▶ **Action item**
Could you repeat the listing below exactly while leaving its pictures behind?

▶ **Provided material**

------------------------------------------------------------------------

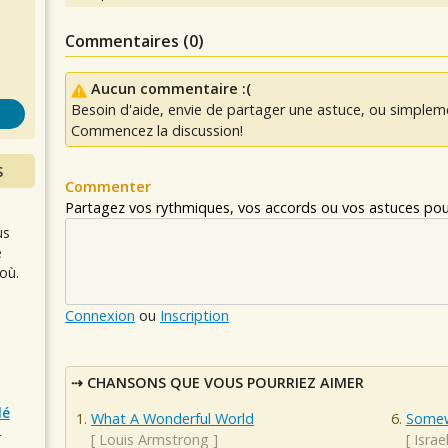
s
Commentaires (
0
)
Aucun commentaire :(
Besoin d'aide, envie de partager une astuce, ou simplem
Commencez la discussion!
S
Commenter
Partagez vos rythmiques, vos accords ou vos astuces pour
us
e
où.
Connexion
ou
Inscription
CHANSONS QUE VOUS POURRIEZ AIMER
lé
What A Wonderful World
Somew
r
[
Louis Armstrong
]
[
Isra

------------------------------------------------------------------------

▶ **The completed task**
s
Commentaires (
0
)
Aucun commentaire :(
Besoin d'aide, envie de partager une astuce, ou simplem
Commencez la discussion!
S
Commenter
Partagez vos rythmiques, vos accords ou vos astuces pour
us
e
où.
Connexion
ou
Inscription
CHANSONS QUE VOUS POURRIEZ AIMER
lé
What A Wonderful World
Somew
r
[
Louis Armstrong
]
[
Isra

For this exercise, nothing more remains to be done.